The House passed the almost $1.2 trillion infrastructure package last weekend. The vote came after months of back-and-forth drama among various factions within Democratic Party.
Ideally, that would be the final act in an overly long spending spree from Congress that began last year, but there’s an all-too-real chance the worst is yet to come.
Self-interested lobbying groups have portrayed the infrastructure bill as an “investment” to help the economy. The poorly-crafted package will cost taxpayers money in many ways.
- Mixing budget gimmicks with adding to the already high prices national debt to “pay” for the spending hike.
- Increased subsidies for mass transit. This is a heavily subsidized system that has experienced a ridership decline since the COVID-19 epidemic. With a long-term increase in telework reducing the amount of commuting to urban cores, this is the worst possible time to throw more money at transit (unless you’re a unionized transit worker.
- Incorporating left-wing priorities, social justice concepts and other ideas into transportation law. The bill repeatedly cites a goal of “equity,” funds “traffic calming” projects that increase congestion, and will even subsidize broadband internet service for prisoners.

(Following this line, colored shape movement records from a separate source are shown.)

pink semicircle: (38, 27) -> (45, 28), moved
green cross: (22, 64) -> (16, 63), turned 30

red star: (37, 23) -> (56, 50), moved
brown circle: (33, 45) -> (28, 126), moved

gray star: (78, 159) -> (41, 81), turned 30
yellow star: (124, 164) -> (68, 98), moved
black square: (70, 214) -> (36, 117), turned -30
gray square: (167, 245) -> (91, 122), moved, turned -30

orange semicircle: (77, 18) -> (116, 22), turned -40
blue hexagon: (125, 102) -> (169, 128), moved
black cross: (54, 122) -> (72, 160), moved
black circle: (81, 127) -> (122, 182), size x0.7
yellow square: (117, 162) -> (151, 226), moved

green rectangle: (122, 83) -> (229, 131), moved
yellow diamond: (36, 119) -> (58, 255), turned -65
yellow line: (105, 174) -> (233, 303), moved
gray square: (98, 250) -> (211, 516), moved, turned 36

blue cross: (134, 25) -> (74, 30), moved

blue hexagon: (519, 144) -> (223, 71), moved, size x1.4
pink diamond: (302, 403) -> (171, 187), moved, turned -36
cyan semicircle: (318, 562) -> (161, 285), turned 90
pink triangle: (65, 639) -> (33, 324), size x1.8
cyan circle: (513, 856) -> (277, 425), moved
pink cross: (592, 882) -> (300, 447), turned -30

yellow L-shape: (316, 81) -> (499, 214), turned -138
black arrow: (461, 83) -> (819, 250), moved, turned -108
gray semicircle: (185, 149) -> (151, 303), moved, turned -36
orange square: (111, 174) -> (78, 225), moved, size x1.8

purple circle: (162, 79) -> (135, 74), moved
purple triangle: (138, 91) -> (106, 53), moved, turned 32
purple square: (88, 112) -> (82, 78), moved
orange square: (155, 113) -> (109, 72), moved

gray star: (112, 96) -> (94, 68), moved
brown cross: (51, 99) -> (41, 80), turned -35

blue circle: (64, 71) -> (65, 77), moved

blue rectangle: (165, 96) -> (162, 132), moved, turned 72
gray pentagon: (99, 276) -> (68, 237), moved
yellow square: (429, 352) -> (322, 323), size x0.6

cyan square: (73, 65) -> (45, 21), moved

- Washington bureaucrats are now empowered to manage infrastructure projects across the country, further empowering them. Because federally funded projects are accompanied by reams cost-increasingRed tape can lead to less bang per buck, as control shifts away from the state and local levels to the feds.
Amazingly, it was the fourth major spending bill to pass in 20 months. Each of these bills had a fiscal impact comparable to, or greater than, the first decade of Obamacare.
- March 2020 CARES ActThe, which authorized more that $2 trillion, funded a large response to the pandemic including business loans and safety net programmes. Unfortunately, the rush to produce legislation led to errors, including larger unemployment checks, which meant that many people earned more staying home than if their job was available.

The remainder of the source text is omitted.